What does ‘orthogonal’ mean in a statistics context?



I have tried many times to understand this and thus far failed every time. What does it mean to say that data is orthogonal? Can you provide an example of data that would be orthogonal versus data that would not be orthogonal?

In: Mathematics

Simply put, orthogonality means “uncorrelated.” An orthogonal model means that all independent variables in that model are uncorrelated. If one or more independent variables are correlated, then that model is non-orthogonal.


I like to remember it by thinking about what does “orthogonal” mean in geometry. Two lines are orthogonal if they have are 90 degrees from each other in euclidian (x and y) space.
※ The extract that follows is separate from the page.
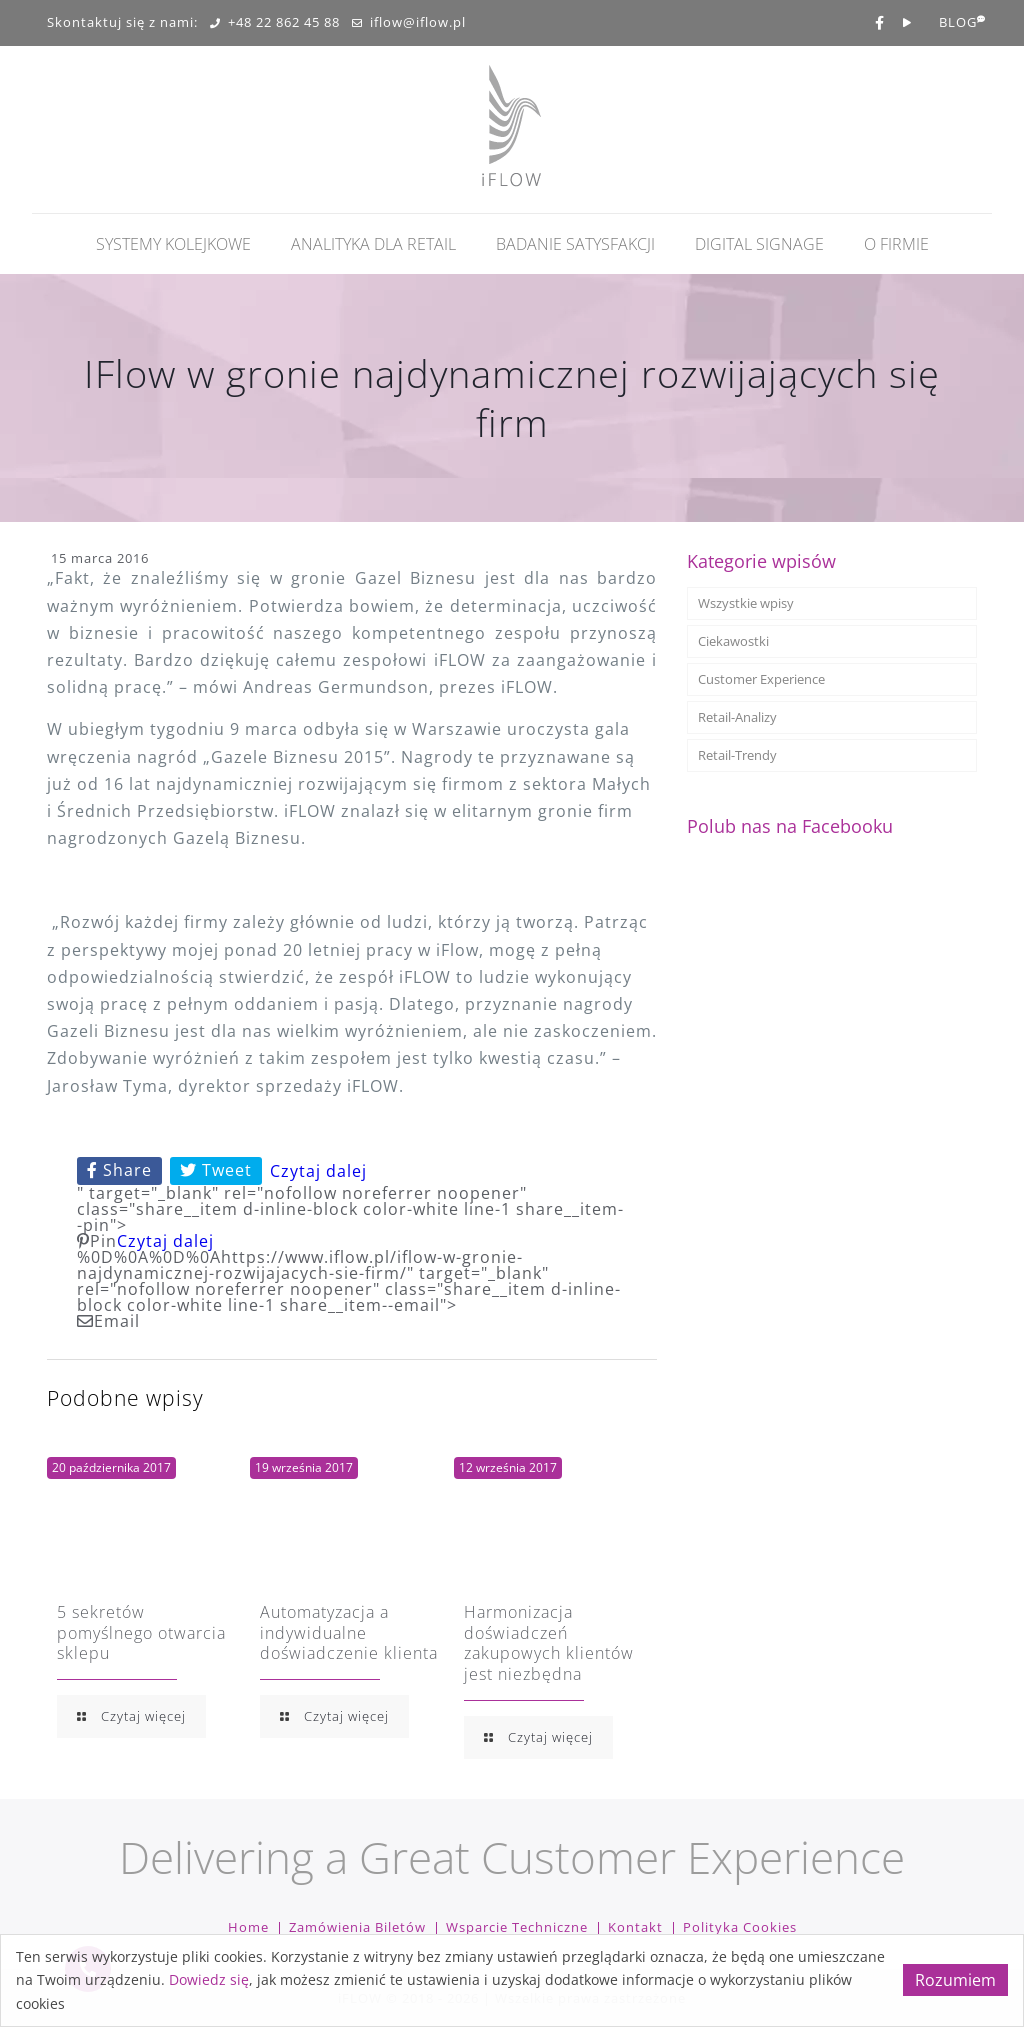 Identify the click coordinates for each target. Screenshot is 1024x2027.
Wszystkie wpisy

The way you represent variables in the math of statistics is in a surface of multiple variables (let’s just think of two to make it simple). If I can chart one variable along the x axis and one on the y axis, then the math becomes much simpler because I don’t have to take into account the relationship between the two. That means your variables are orthogonal and you can simplify the equations.

Independent, unrelated.

For example, whether someone likes cats or dogs more is (probably, didn’t check) orthogonal to their body weight, but weight is correlated with overall health status.
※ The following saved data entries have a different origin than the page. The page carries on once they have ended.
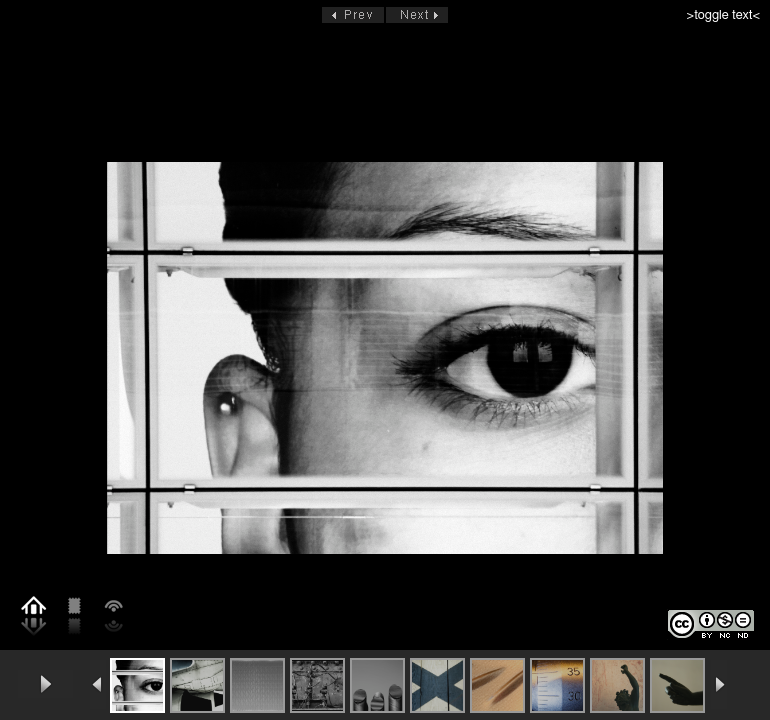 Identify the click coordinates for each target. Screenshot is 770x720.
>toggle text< (723, 15) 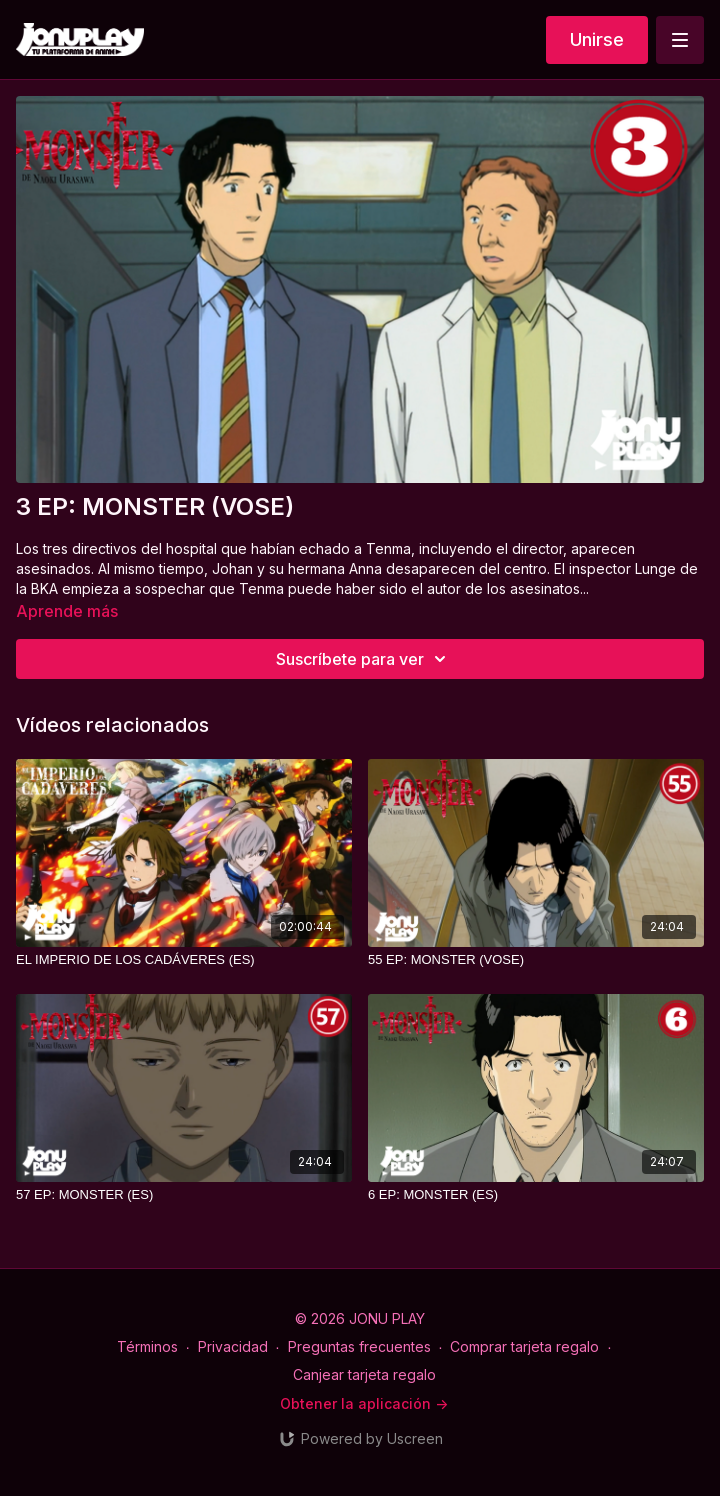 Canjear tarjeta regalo (364, 1374)
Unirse (597, 39)
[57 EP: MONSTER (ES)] (184, 1195)
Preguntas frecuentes (359, 1346)
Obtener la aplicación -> (364, 1403)
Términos (147, 1346)
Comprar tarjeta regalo (524, 1346)
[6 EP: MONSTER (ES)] (536, 1195)
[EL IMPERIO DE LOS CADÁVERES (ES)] (184, 960)
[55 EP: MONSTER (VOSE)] (536, 960)
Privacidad (233, 1346)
Orthogonal means that the two datasets do not share any common factor that might lead to them being correlated. This is usually a consideration when you are using 2 different datasets or experiments to bolster your confidence in the result.

As an example, you might say ‘men and clumsier than women because they tend to bang their head a lot on doorframes’.

You measured this by looking at dents on doorframes used by males, and also by looking at concussion statistics in hospitals. On the outset, these seem very different datasets…so you might think that if they both gave you the same result, your conclusion is very robust.

But the hidden factor here is that men are generally taller than women and have slightly thicker skulls/mass. So it is likely that they dent doorframes more often and also end up at the hospital more often. Thus the datasets are not orthogonal …dents in doorframes and concussions at rhe hospital are dependent on each other through height. So in fact you are sort of measuring the same thing in the 2 apparently different datasets…they do not contain any additional information. Sort of like saying the glass is half full and then saying the glass is empty. It does not increase your confidence in your result, because the data is not orthogonal.